Was he a simpleton? Might've just seemed that way because he was only able to communicate by saying one word.
 
Don't know how I feel about this time travel revelation last episode. I've voiced my concerns that time travel might kill the show kind of like it killed Lost. But I'm more intrigued than ever. I don't think GoT can ever jump the shark.
Time travel did not kill LOST at all. S5 was cool, everything that happened was suppose to happen and other than the stuff with Ben it didn't change the future. Same with Desmond trying to change the past.

I think y'all should wait before being so concerned given what Bran did was contained to telling a sad story about Wylis is becoming Hodor.
 
i wonder if dude on that forum/reddit who made the Hold the Door prediction actually guess right or if HBO writers scoured the net and stole it.
 
I can't tell the difference anymore between details I missed upon first viewing that seemed unimportant (but now matter)

and spoilers being talked about by book-readers or people assuming the dots/history of this fake civilization is so easily picked up on on a platform like a TV show.

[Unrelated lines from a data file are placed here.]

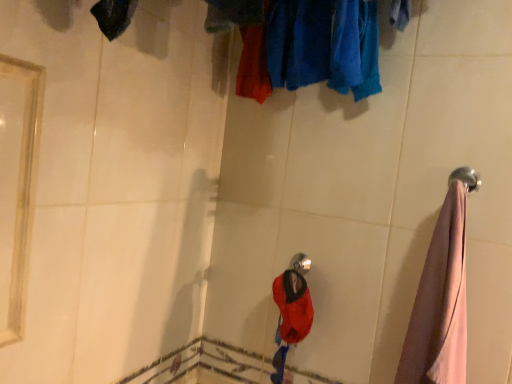 Question: From the image's perspective, does shiny metallic shower head at center appear lower than pink fabric towel at right?

Choices:
 (A) yes
 (B) no

Answer: (B)

Question: From the image's perspective, is shiny metallic shower head at center on top of pink fabric towel at right?

Choices:
 (A) yes
 (B) no

Answer: (A)

Question: Is shiny metallic shower head at center directly adjacent to pink fabric towel at right?

Choices:
 (A) no
 (B) yes

Answer: (A)

Question: Is shiny metallic shower head at center not close to pink fabric towel at right?

Choices:
 (A) yes
 (B) no

Answer: (B)

Question: Considering the relative sizes of shiny metallic shower head at center and pink fabric towel at right in the image provided, is shiny metallic shower head at center smaller than pink fabric towel at right?

Choices:
 (A) no
 (B) yes

Answer: (B)

Question: Would you say velvet-like red hat at center is to the left or to the right of pink fabric towel at right in the picture?

Choices:
 (A) left
 (B) right

Answer: (A)

Question: From a real-world perspective, relative to pink fabric towel at right, is velvet-like red hat at center vertically above or below?

Choices:
 (A) below
 (B) above

Answer: (A)

Question: Does point (290, 271) appear closer or farther from the camera than point (457, 314)?

Choices:
 (A) closer
 (B) farther

Answer: (B)

Question: Considering the positions of velvet-like red hat at center and pink fabric towel at right in the image, is velvet-like red hat at center wider or thinner than pink fabric towel at right?

Choices:
 (A) wide
 (B) thin

Answer: (B)

Question: Is polished silver towel rack at right in front of or behind velvet-like red hat at center in the image?

Choices:
 (A) behind
 (B) front

Answer: (B)

Question: From the image's perspective, is polished silver towel rack at right positioned above or below velvet-like red hat at center?

Choices:
 (A) below
 (B) above

Answer: (B)

Question: In terms of height, does polished silver towel rack at right look taller or shorter compared to velvet-like red hat at center?

Choices:
 (A) tall
 (B) short

Answer: (B)

Question: Would you say polished silver towel rack at right is to the left or to the right of velvet-like red hat at center in the picture?

Choices:
 (A) left
 (B) right

Answer: (B)

Question: Is shiny metallic shower head at center in front of or behind pink fabric towel at right in the image?

Choices:
 (A) behind
 (B) front

Answer: (A)

Question: Looking at their shapes, would you say shiny metallic shower head at center is wider or thinner than pink fabric towel at right?

Choices:
 (A) thin
 (B) wide

Answer: (A) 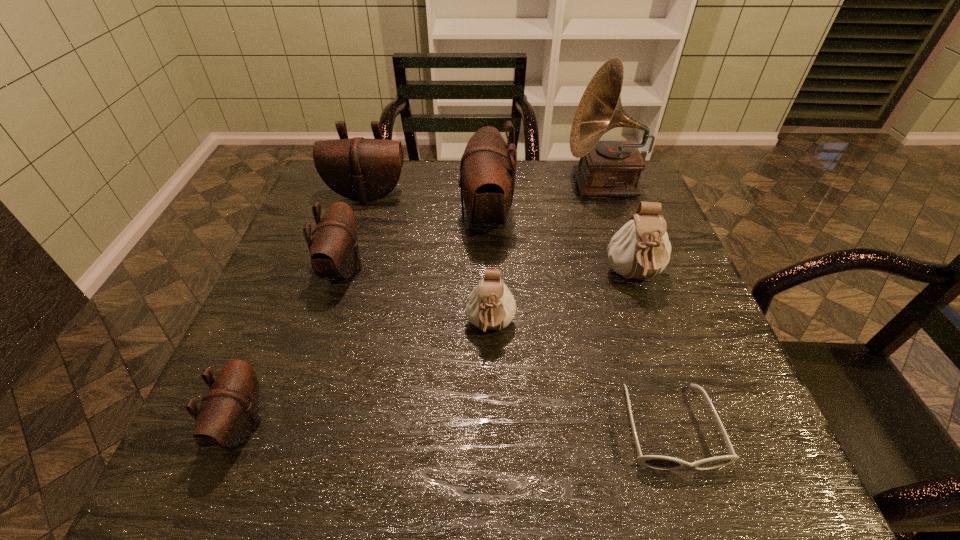 Point out which brown pouch is positioned as the third nearest to the tallest object. Please provide its 2D coordinates. Your answer should be formatted as a tuple, i.e. [(x, y)], where the tuple contains the x and y coordinates of a point satisfying the conditions above.

[(334, 252)]

Identify the location of brown pouch identified as the closest to the nearest brown pouch. This screenshot has height=540, width=960. (334, 252).

You are a GUI agent. You are given a task and a screenshot of the screen. Output one action in this format:
    pyautogui.click(x=<x>, y=<y>)
    Task: Click on the free space that satisfies the following two spatial constraints: 1. with the flap open on the second biggest brown pouch; 2. with the flap open on the second smallest brown pouch
    The image size is (960, 540).
    Given the screenshot: What is the action you would take?
    pyautogui.click(x=345, y=269)

Identify the location of vacant space that satisfies the following two spatial constraints: 1. on the horn of the phonograph record; 2. on the front-facing side of the rightmost pouch. The width and height of the screenshot is (960, 540). (637, 278).

Identify the location of free location that satisfies the following two spatial constraints: 1. on the horn of the phonograph record; 2. with the flap open on the third smallest brown pouch. The image size is (960, 540). (608, 195).

This screenshot has height=540, width=960. In order to click on vacant point that satisfies the following two spatial constraints: 1. on the horn of the brown phonograph record; 2. with the flap open on the second biggest brown pouch in this screenshot , I will do `click(608, 195)`.

This screenshot has height=540, width=960. In order to click on free spot that satisfies the following two spatial constraints: 1. with the flap open on the third smallest brown pouch; 2. with the flap open on the second smallest brown pouch in this screenshot , I will do `click(345, 269)`.

The width and height of the screenshot is (960, 540). Identify the location of vacant point that satisfies the following two spatial constraints: 1. on the horn of the brown phonograph record; 2. with the flap open on the third smallest brown pouch. (608, 195). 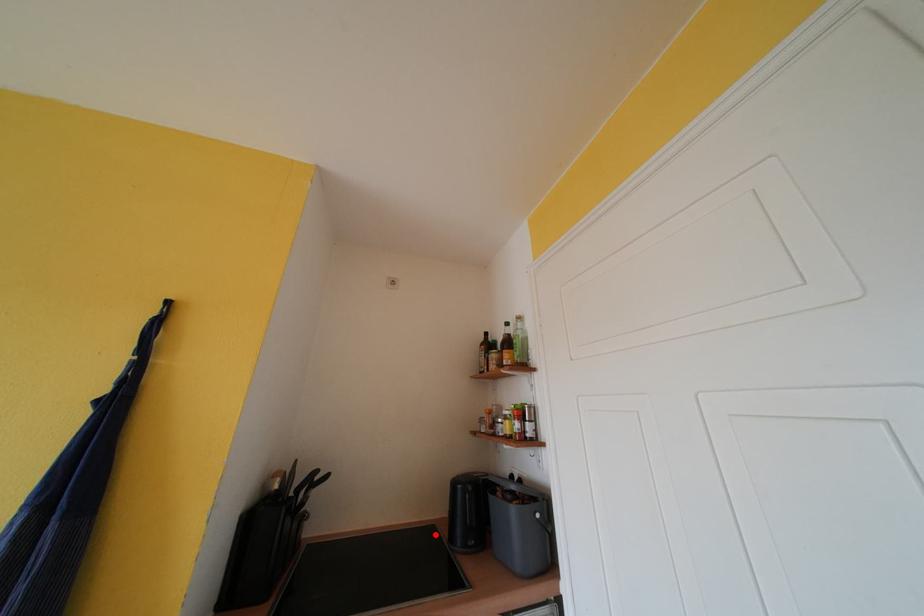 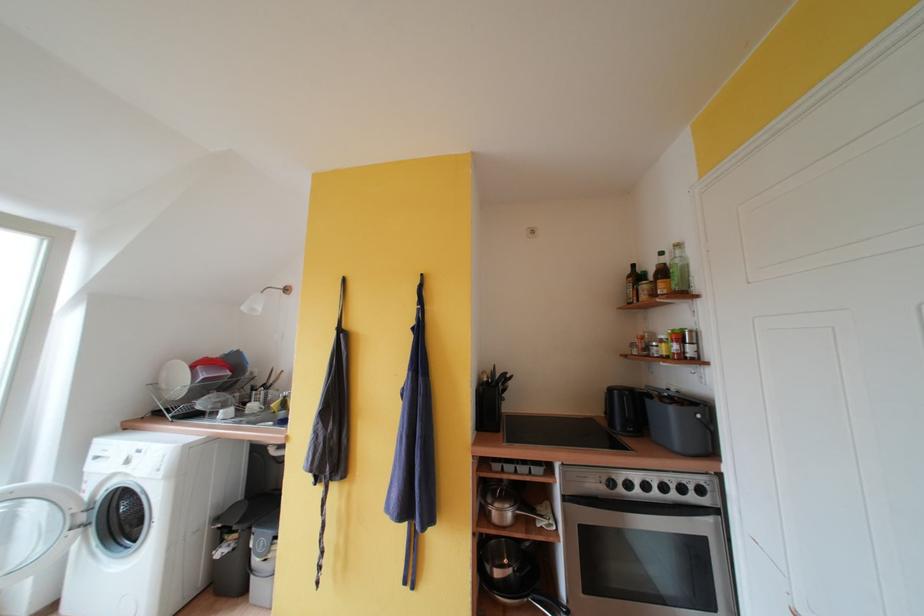 Find the pixel in the second image that matches the highlighted location in the first image.

(594, 424) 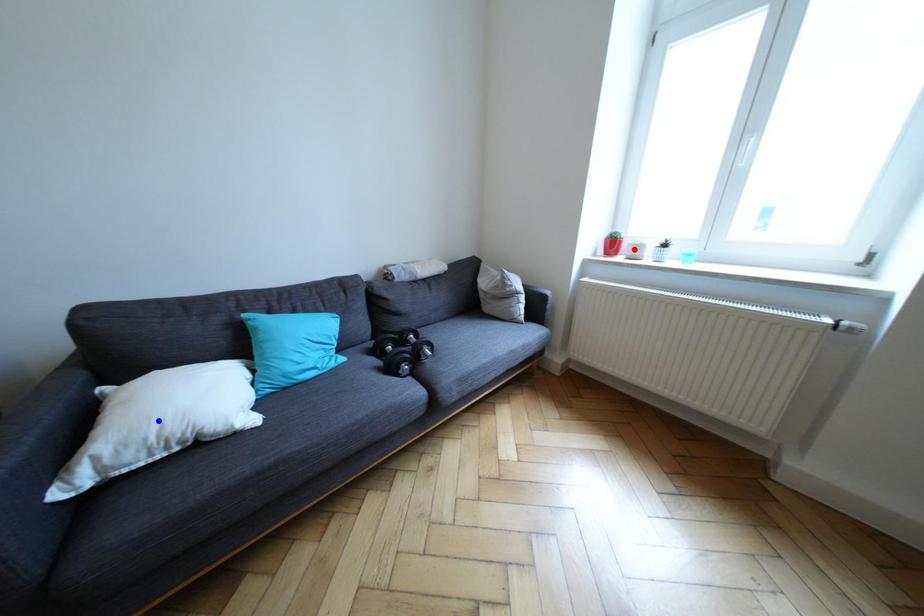 Question: Which of the two points in the image is closer to the camera?

Choices:
 (A) Blue point is closer.
 (B) Red point is closer.

Answer: (A) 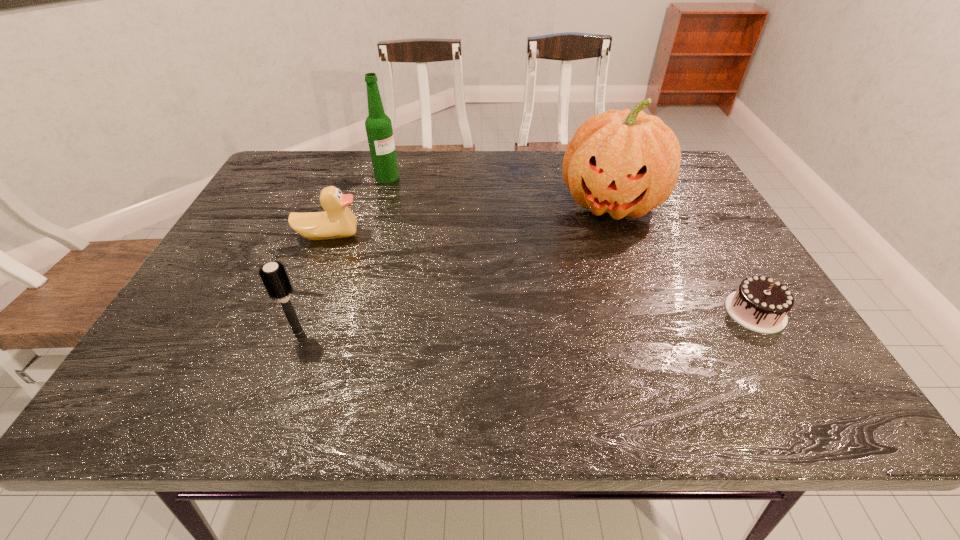 Locate an element on the screen. The width and height of the screenshot is (960, 540). chocolate cake situated at the near edge is located at coordinates (761, 304).

Where is `chocolate cake at the right edge`? The height and width of the screenshot is (540, 960). chocolate cake at the right edge is located at coordinates (761, 304).

This screenshot has height=540, width=960. What are the coordinates of `pumpkin at the right edge` in the screenshot? It's located at (626, 163).

This screenshot has width=960, height=540. Find the location of `object located at the far right corner`. object located at the far right corner is located at coordinates (626, 163).

Where is `object that is positioned at the near right corner`? This screenshot has height=540, width=960. object that is positioned at the near right corner is located at coordinates (761, 304).

This screenshot has width=960, height=540. Find the location of `vacant space at the far edge of the desktop`. vacant space at the far edge of the desktop is located at coordinates (371, 179).

Locate an element on the screen. vacant region at the near edge of the desktop is located at coordinates (654, 356).

The height and width of the screenshot is (540, 960). Identify the location of free location at the left edge. (258, 203).

Where is `blank space at the right edge of the desktop`? The height and width of the screenshot is (540, 960). blank space at the right edge of the desktop is located at coordinates (708, 250).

The depth of a book and breadth of a television show create contextual gaps that we fill ourselves.

These little blue creatures that apparently initiated the main, confounding problems affecting all parts of the GOT world were apparently characters spotted throughout the TV shows previous four/five seasons at various points, but I didn't weigh these brief encounters when they were on my screen as significant until just this last episode with the reveals, so the line blurs within that - and just overall, between details that have only recently become relevant and details that I'm thinking are minor details from prior seasons recently emerging as having significance but in reality they are really spoilers. If I don't know the difference then I guess it's basically an accidental filtering system through an overload of info to this point but who even knows.
 
Last edited:
at this point I don't care what the hodor warging thing is as long as they explain it.

I hate when shows or movies leave it up for interpretation.

nah. finish your job and give us all the answers b
 
I think y'all should wait before being so concerned given what Bran did was contained to telling a sad story about Wylis is becoming Hodor.

This.

Does time travel/projection open up a lot of crazy possibilities? Yes. Does it mean any of those possibilities will be actualized in the show? Not at all.
 
Could have Summer take out like 4-5 of them at least 
mean.gif
 
Could have Summer take out like 4-5 of them at least :smh:

I was thinking the same. It reminded me of somebody who jumps into a raging river heroically, just to get swept down the river and out of site. I would have preferred summer to at least mess some of the dudes before just getting lit up.